Exploding Dice Probability Calculator for Tabletop Games
🎲 Exploding Dice Probability Calculator
Compare burst odds, target hits, and chain averages from any exploding die pool.
Exact finite-chain math with a cap
📋Preset Scenarios
⚙️Calculator Inputs
📈Results
Expected total
0
with modifier
Target hit chance
0%
pool total meets target
Any explosion chance
0%
one or more dice burst
Success chance
0%
any die reaches threshold
📐Full Breakdown
🎲Common Die Profiles
📊Reference Tables
💡Quick Tips
Cap long chains
Use a max depth so exact odds stay fast and readable.
Compare the trigger
Lower explode values raise burst odds and expected totals.
Bursting dice are a tabletop mechanic, where the player rolls again when it shows the highest value. The new result simply adds to the total. This can happen many times one after another.
The player keeps to add the values, until he no longer rolls the maximum. For instance, if the die first shows 6 and later 1, the total is 7. But if the second time was again 6, it would burst more.
How Bursting Dice Work and Change Averages
You describes this chain by means of a moving model, where the last roll must not be an explosive value.
The mechanic of bursting dice increases the result in a certain grade. For normal die roll the expectation is (n + 1)/2. A good way outline the impact of bursting dice are, that it goes upward the expecting value.
At d4 the average grows from 2.5 to 3.33, so in 33 percentages. Rather, at d20 from 10.5 to 11.05 only 5 percentages. Basically, big dice benefit more than little, when exploding play role.

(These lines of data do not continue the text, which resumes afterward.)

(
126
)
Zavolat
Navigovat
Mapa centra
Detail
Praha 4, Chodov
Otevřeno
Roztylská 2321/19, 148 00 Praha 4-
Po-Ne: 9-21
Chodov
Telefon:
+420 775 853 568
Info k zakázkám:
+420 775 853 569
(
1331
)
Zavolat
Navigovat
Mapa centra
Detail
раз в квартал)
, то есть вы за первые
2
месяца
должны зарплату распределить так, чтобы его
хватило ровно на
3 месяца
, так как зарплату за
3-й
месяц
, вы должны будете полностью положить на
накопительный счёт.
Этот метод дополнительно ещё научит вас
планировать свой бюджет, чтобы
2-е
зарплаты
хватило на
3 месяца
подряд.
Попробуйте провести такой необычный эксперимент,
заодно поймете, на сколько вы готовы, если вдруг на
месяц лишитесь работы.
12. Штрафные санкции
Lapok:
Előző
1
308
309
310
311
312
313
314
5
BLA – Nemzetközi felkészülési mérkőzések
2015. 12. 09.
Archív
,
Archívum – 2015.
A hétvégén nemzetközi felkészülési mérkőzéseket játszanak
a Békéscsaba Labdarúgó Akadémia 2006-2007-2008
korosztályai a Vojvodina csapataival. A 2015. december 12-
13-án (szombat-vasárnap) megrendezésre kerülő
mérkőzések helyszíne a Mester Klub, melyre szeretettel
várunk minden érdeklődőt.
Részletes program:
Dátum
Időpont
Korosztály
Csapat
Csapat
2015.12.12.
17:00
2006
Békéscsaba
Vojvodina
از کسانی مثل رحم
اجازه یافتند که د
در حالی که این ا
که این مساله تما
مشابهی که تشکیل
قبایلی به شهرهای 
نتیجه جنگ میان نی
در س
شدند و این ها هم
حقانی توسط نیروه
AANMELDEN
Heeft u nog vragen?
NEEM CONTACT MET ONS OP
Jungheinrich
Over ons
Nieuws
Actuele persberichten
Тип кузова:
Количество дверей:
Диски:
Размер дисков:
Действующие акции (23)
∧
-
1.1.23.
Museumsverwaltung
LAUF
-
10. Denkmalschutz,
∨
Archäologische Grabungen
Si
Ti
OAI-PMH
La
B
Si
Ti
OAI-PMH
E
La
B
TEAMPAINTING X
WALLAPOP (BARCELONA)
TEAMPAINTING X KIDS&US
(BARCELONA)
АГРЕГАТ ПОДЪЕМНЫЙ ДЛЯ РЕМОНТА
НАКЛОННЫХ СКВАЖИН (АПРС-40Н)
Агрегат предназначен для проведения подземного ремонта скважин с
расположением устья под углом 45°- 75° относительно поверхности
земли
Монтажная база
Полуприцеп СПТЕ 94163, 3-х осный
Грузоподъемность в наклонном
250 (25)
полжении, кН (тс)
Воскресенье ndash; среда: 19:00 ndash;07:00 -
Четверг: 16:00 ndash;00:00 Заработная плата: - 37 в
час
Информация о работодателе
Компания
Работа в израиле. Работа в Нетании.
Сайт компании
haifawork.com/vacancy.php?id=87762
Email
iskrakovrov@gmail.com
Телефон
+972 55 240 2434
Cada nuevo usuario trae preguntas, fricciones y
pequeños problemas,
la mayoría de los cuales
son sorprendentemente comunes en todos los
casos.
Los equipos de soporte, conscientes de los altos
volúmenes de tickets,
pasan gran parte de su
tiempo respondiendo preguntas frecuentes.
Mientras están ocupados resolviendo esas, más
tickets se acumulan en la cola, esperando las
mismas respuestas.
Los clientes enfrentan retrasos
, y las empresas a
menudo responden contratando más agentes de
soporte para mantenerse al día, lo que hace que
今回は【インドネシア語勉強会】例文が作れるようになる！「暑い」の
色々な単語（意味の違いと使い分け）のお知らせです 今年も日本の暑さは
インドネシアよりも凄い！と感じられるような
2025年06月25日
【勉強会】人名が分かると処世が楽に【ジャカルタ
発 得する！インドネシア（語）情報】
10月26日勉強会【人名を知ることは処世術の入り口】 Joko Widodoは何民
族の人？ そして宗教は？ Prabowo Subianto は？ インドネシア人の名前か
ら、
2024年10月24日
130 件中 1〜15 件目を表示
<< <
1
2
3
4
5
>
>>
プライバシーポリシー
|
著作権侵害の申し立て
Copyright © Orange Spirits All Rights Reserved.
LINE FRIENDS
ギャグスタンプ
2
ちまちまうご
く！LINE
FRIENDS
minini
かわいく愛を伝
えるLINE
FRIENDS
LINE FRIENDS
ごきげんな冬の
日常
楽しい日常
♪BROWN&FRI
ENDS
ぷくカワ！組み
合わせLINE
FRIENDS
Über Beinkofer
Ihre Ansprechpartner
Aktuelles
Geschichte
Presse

Here the reason: although they burst less commonly, they give higher numbers.
Is unlikely effect, called the target number paradox. It comes from that, that dice with few sides burst more easily. Take for example the d4!

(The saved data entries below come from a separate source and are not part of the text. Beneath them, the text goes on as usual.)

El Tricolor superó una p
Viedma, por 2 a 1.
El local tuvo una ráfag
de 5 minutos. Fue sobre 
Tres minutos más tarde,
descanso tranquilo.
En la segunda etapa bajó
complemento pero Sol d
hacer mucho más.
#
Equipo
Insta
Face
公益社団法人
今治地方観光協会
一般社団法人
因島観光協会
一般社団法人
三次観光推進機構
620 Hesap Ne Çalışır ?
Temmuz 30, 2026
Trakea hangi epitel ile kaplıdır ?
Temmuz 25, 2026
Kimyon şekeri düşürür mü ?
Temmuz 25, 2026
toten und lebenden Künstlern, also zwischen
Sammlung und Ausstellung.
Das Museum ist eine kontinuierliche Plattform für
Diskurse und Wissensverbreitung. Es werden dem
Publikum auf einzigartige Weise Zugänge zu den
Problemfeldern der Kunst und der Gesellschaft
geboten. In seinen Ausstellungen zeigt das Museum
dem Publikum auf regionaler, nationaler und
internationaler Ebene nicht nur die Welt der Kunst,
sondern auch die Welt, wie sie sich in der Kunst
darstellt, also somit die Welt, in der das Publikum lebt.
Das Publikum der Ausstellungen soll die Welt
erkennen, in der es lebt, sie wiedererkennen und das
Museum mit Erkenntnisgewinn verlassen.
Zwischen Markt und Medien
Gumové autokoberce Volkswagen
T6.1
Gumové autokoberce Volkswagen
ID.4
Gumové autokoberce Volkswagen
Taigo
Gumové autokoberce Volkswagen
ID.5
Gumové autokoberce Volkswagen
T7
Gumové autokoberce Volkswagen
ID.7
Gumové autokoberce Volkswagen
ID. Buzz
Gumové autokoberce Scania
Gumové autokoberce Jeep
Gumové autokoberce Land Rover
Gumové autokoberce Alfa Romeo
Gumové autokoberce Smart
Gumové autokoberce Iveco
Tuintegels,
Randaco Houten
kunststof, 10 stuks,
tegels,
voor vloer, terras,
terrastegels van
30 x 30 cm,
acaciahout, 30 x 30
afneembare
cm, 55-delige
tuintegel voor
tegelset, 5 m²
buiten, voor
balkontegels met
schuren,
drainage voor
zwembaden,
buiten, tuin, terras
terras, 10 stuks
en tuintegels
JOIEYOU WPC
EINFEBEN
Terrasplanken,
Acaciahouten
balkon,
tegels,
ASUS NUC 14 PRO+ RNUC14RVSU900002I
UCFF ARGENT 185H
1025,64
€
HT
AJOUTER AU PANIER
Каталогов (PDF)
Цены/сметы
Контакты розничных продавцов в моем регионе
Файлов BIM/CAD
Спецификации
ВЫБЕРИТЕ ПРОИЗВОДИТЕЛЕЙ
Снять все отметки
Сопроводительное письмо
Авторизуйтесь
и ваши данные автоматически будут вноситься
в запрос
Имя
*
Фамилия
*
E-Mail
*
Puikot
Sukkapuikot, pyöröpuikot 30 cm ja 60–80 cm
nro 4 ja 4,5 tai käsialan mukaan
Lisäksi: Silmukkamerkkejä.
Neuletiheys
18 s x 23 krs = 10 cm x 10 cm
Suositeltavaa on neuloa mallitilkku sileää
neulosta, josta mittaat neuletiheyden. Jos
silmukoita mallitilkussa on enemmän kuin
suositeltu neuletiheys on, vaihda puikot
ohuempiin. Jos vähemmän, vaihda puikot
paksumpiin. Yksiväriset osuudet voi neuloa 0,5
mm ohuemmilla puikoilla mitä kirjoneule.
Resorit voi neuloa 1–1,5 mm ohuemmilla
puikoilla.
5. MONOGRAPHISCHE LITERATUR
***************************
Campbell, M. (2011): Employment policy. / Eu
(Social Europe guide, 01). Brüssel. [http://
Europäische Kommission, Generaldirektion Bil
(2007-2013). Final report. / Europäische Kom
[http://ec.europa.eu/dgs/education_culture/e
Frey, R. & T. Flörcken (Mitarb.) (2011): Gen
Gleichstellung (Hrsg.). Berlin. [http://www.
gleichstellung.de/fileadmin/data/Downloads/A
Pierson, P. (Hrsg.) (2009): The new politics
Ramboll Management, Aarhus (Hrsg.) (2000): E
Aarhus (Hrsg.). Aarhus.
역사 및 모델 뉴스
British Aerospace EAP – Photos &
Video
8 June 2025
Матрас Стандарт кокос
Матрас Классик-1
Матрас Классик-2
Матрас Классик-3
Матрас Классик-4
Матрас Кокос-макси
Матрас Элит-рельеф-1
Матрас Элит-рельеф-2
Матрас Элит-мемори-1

It can not reach 4, 8 or 12. Because each 4 burst, and roll under 4 ends the chain. The chance surpass 8 with bursting d4 are 6.25 percentages.

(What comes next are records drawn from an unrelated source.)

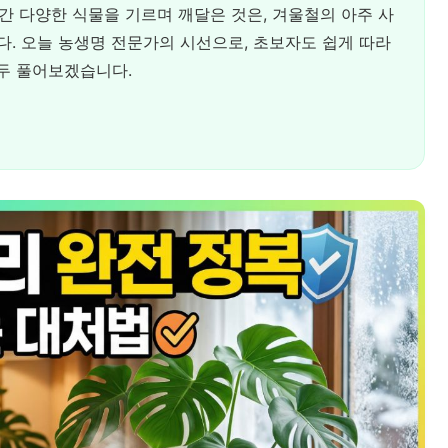
간 다양한 식물을 기르며 깨달은 것은, 겨울철의 아주 사
. 오늘 농생명 전문가의 시선으로, 초보자도 쉽게 따라
모두 풀어보겠습니다.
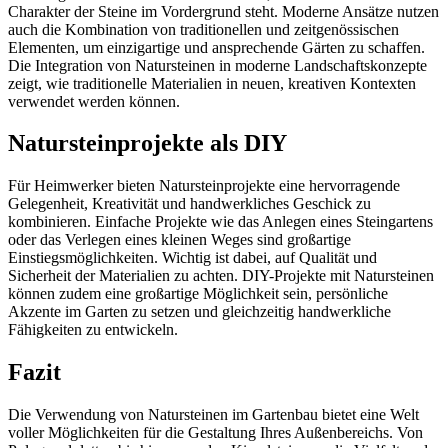
Charakter der Steine im Vordergrund steht. Moderne Ansätze nutzen
auch die Kombination von traditionellen und zeitgenössischen
Elementen, um einzigartige und ansprechende Gärten zu schaffen.
Die Integration von Natursteinen in moderne Landschaftskonzepte
zeigt, wie traditionelle Materialien in neuen, kreativen Kontexten
verwendet werden können.
Natursteinprojekte als DIY
Für Heimwerker bieten Natursteinprojekte eine hervorragende
Gelegenheit, Kreativität und handwerkliches Geschick zu
kombinieren. Einfache Projekte wie das Anlegen eines Steingartens
oder das Verlegen eines kleinen Weges sind großartige
Einstiegsmöglichkeiten. Wichtig ist dabei, auf Qualität und
Sicherheit der Materialien zu achten. DIY-Projekte mit Natursteinen
können zudem eine großartige Möglichkeit sein, persönliche
Akzente im Garten zu setzen und gleichzeitig handwerkliche
Fähigkeiten zu entwickeln.
Fazit
Die Verwendung von Natursteinen im Gartenbau bietet eine Welt
voller Möglichkeiten für die Gestaltung Ihres Außenbereichs. Von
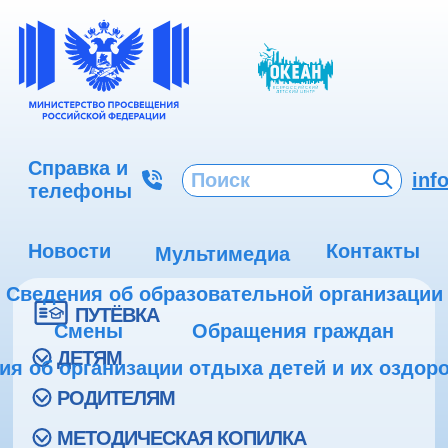
Справка и
inf
телефоны
Новости
Контакты
Мультимедиа
Сведения об образовательной организации
ПУТЁВКА
Смены
Обращения граждан
ДЕТЯМ
ия об организации отдыха детей и их оздор
РОДИТЕЛЯМ
МЕТОДИЧЕСКАЯ КОПИЛКА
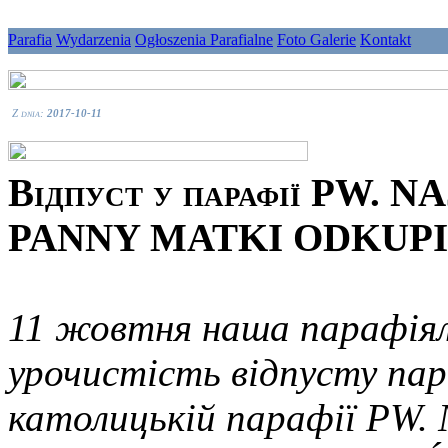
Parafia
Wydarzenia
Ogłoszenia Parafialne
Foto Galerie
Kontakt
Z dnia:
2017-10-11
Відпуст у парафії PW.
PANNY MATKI ODKUPI
11 жовтня наша парафіял
урочистість відпусту пар
католицькій парафії PW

That doubles almost the probability at bursting d6. Exactly 8 result is entirely impossible with bursting d4.
For multiple dice the expectation simply multiplies the individual value according to the amount of dice. At 3d6 you takes the result for n=6 and triple it. In systems as Deadlands the player chooses the highest value from the pool.
If he rolls 3d6 and receive 2, 4 and 6+2, the total is 8, because that is the maximum. Character with 6 dice could have 1, 1, 3, 4, 6, 6. The two 6s burst to extra 2 and 5.
Like this happened three successes from the 4, 6 and 6.